● **Problem description**
An exact copy of every entry is required, without the pictures.

======

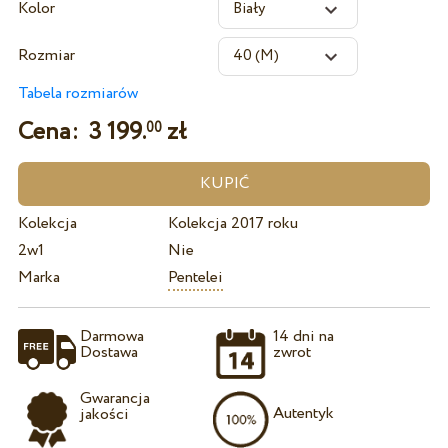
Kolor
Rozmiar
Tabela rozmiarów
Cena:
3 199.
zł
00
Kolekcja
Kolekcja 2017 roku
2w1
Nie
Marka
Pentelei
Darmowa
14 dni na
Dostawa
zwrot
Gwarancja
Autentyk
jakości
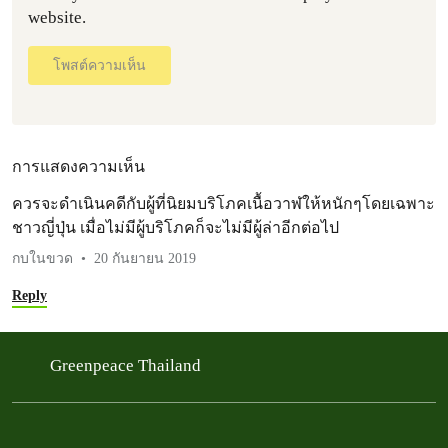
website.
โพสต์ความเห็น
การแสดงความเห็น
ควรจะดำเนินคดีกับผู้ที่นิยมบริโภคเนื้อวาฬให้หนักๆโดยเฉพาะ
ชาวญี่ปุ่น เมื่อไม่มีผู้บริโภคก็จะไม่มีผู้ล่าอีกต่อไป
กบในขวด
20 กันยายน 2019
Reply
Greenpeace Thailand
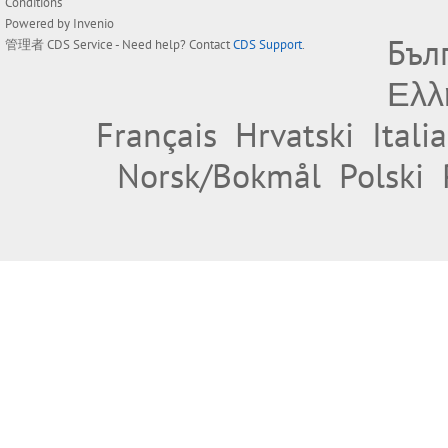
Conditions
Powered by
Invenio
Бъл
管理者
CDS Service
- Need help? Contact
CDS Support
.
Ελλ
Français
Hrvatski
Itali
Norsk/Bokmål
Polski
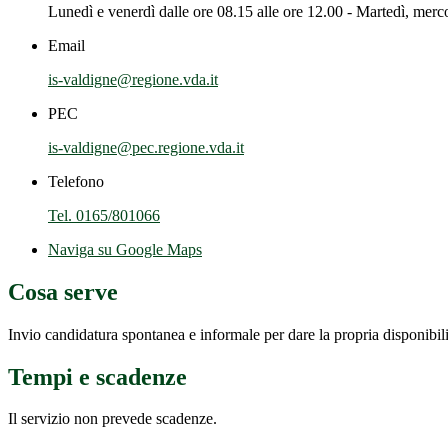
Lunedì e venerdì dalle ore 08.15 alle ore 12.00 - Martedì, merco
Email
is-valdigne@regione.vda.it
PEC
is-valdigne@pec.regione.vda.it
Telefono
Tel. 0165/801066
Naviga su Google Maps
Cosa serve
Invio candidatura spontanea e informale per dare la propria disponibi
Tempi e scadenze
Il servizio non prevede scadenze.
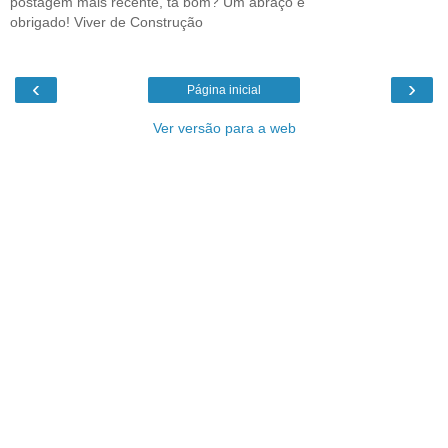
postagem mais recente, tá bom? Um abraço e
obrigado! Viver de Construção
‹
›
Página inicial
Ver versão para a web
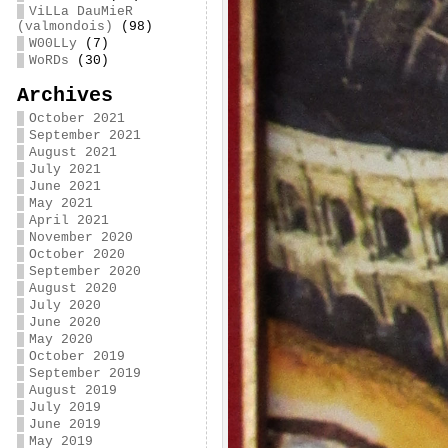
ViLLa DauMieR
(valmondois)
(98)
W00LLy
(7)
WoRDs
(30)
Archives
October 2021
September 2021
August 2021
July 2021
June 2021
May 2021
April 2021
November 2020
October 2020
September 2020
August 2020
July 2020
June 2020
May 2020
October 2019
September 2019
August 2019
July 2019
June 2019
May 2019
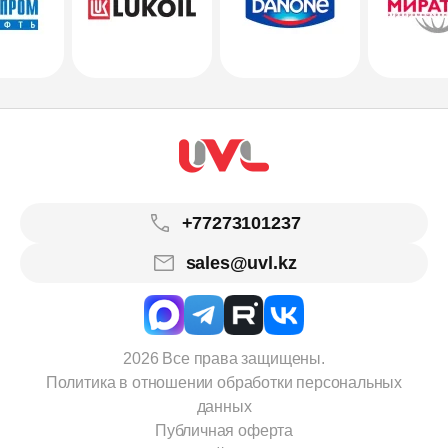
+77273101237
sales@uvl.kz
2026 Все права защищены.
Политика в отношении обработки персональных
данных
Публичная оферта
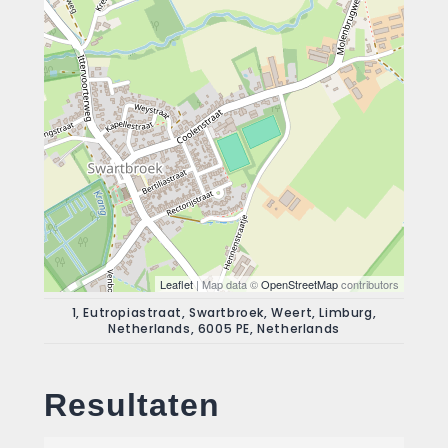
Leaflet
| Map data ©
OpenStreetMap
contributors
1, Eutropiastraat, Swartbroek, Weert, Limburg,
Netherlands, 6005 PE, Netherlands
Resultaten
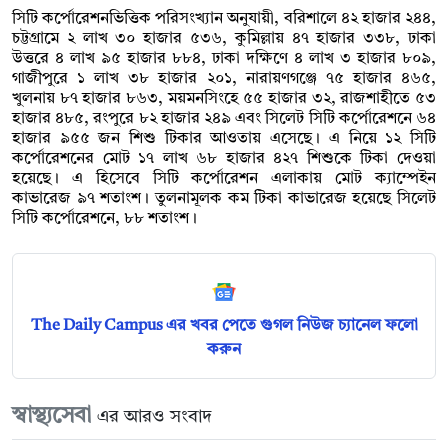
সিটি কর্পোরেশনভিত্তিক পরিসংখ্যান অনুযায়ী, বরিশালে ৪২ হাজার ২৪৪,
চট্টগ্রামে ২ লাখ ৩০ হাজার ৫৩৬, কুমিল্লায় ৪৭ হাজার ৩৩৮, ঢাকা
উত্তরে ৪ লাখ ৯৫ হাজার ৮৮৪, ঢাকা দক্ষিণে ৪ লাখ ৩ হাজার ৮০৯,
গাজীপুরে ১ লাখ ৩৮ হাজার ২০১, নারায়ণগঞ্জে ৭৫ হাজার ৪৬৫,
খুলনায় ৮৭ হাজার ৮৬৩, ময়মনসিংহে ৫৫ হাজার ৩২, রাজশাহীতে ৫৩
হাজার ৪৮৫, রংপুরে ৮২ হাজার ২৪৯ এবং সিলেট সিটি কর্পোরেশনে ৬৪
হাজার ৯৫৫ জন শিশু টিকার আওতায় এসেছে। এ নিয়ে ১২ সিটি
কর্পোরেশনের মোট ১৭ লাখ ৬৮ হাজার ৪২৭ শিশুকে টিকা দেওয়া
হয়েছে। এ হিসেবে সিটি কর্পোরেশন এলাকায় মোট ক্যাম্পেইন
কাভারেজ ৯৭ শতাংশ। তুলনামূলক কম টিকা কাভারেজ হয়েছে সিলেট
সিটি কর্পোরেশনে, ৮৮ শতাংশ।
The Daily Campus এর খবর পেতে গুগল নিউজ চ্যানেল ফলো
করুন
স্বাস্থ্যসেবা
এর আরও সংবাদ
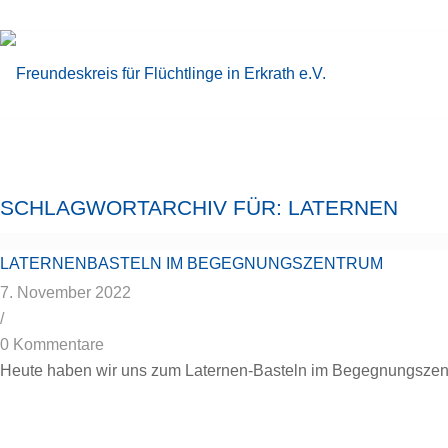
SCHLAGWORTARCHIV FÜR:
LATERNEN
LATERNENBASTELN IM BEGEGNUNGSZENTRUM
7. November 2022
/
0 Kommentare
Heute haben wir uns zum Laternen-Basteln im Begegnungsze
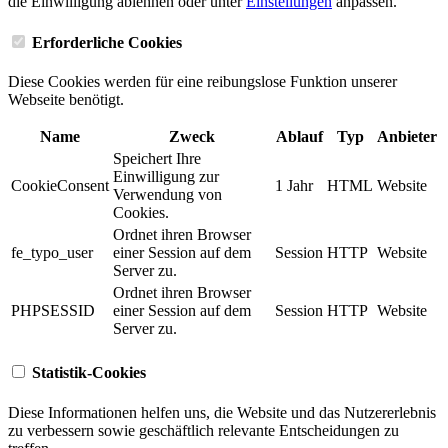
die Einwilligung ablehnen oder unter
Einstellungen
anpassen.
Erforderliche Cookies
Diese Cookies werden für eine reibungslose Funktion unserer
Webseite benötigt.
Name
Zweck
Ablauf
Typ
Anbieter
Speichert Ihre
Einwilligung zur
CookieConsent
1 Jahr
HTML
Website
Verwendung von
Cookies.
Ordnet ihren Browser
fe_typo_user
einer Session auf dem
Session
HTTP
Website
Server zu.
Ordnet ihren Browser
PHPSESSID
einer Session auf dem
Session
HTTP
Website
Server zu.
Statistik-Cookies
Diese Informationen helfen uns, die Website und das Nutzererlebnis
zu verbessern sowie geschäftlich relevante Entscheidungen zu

======

● **Answer for this exercise**
Kolor
Rozmiar
Tabela rozmiarów
Cena:
3 199.
zł
00
Kolekcja
Kolekcja 2017 roku
2w1
Nie
Marka
Pentelei
Darmowa
14 dni na
Dostawa
zwrot
Gwarancja
Autentyk
jakości
website.
โพสต์ความเห็น
การแสดงความเห็น
ควรจะดำเนินคดีกับผู้ที่นิยมบริโภคเนื้อวาฬให้หนักๆโดยเฉพาะ
ชาวญี่ปุ่น เมื่อไม่มีผู้บริโภคก็จะไม่มีผู้ล่าอีกต่อไป
กบในขวด
20 กันยายน 2019
Reply
Greenpeace Thailand
Conditions
Powered by
Invenio
Бъл
管理者
CDS Service
- Need help? Contact
CDS Support
.
Ελλ
Français
Hrvatski
Itali
Norsk/Bokmål
Polski
Lunedì e venerdì dalle ore 08.15 alle ore 12.00 - Martedì, merco
Email
is-valdigne@regione.vda.it
PEC
is-valdigne@pec.regione.vda.it
Telefono
Tel. 0165/801066
Naviga su Google Maps
Cosa serve
Invio candidatura spontanea e informale per dare la propria disponibi
Tempi e scadenze
Il servizio non prevede scadenze.
postagem mais recente, tá bom? Um abraço e
obrigado! Viver de Construção
‹
›
Página inicial
Ver versão para a web
ViLLa DauMieR
(valmondois)
(98)
W00LLy
(7)
WoRDs
(30)
Archives
October 2021
September 2021
August 2021
July 2021
June 2021
May 2021
April 2021
November 2020
October 2020
September 2020
August 2020
July 2020
June 2020
May 2020
October 2019
September 2019
August 2019
July 2019
June 2019
May 2019
+77273101237
sales@uvl.kz
2026 Все права защищены.
Политика в отношении обработки персональных
данных
Публичная оферта
Leaflet
| Map data ©
OpenStreetMap
contributors
1, Eutropiastraat, Swartbroek, Weert, Limburg,
Netherlands, 6005 PE, Netherlands
Resultaten
সিটি কর্পোরেশনভিত্তিক পরিসংখ্যান অনুযায়ী, বরিশালে ৪২ হাজার ২৪৪,
চট্টগ্রামে ২ লাখ ৩০ হাজার ৫৩৬, কুমিল্লায় ৪৭ হাজার ৩৩৮, ঢাকা
উত্তরে ৪ লাখ ৯৫ হাজার ৮৮৪, ঢাকা দক্ষিণে ৪ লাখ ৩ হাজার ৮০৯,
গাজীপুরে ১ লাখ ৩৮ হাজার ২০১, নারায়ণগঞ্জে ৭৫ হাজার ৪৬৫,
খুলনায় ৮৭ হাজার ৮৬৩, ময়মনসিংহে ৫৫ হাজার ৩২, রাজশাহীতে ৫৩
হাজার ৪৮৫, রংপুরে ৮২ হাজার ২৪৯ এবং সিলেট সিটি কর্পোরেশনে ৬৪
হাজার ৯৫৫ জন শিশু টিকার আওতায় এসেছে। এ নিয়ে ১২ সিটি
কর্পোরেশনের মোট ১৭ লাখ ৬৮ হাজার ৪২৭ শিশুকে টিকা দেওয়া
হয়েছে। এ হিসেবে সিটি কর্পোরেশন এলাকায় মোট ক্যাম্পেইন
কাভারেজ ৯৭ শতাংশ। তুলনামূলক কম টিকা কাভারেজ হয়েছে সিলেট
সিটি কর্পোরেশনে, ৮৮ শতাংশ।
The Daily Campus এর খবর পেতে গুগল নিউজ চ্যানেল ফলো
করুন
স্বাস্থ্যসেবা
এর আরও সংবাদ
SCHLAGWORTARCHIV FÜR:
LATERNEN
LATERNENBASTELN IM BEGEGNUNGSZENTRUM
7. November 2022
/
0 Kommentare
Heute haben wir uns zum Laternen-Basteln im Begegnungsze
die Einwilligung ablehnen oder unter
Einstellungen
anpassen.
Erforderliche Cookies
Diese Cookies werden für eine reibungslose Funktion unserer
Webseite benötigt.
Name
Zweck
Ablauf
Typ
Anbieter
Speichert Ihre
Einwilligung zur
CookieConsent
1 Jahr
HTML
Website
Verwendung von
Cookies.
Ordnet ihren Browser
fe_typo_user
einer Session auf dem
Session
HTTP
Website
Server zu.
Ordnet ihren Browser
PHPSESSID
einer Session auf dem
Session
HTTP
Website
Server zu.
Statistik-Cookies
Diese Informationen helfen uns, die Website und das Nutzererlebnis
zu verbessern sowie geschäftlich relevante Entscheidungen zu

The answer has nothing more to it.